Task brief - Each line of the data below that contains "Lubbock" must be copied.
---+---
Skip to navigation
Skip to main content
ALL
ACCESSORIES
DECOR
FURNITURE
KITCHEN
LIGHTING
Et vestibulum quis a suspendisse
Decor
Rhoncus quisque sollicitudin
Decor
---+---
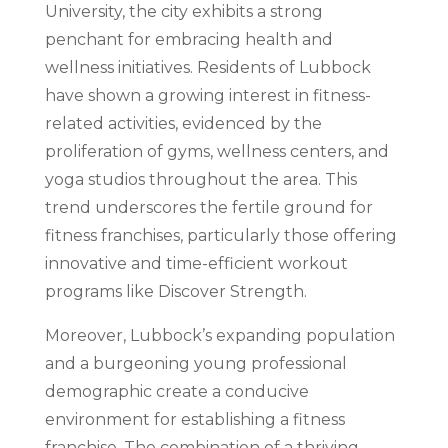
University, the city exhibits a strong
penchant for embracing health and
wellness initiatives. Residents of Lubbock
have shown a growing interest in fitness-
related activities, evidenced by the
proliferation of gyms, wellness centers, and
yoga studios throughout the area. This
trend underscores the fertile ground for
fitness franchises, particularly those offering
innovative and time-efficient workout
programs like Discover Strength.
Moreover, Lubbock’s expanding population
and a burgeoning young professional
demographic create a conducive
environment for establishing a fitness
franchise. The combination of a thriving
---+---
Solution for this exercise -
wellness initiatives. Residents of Lubbock
Moreover, Lubbock’s expanding population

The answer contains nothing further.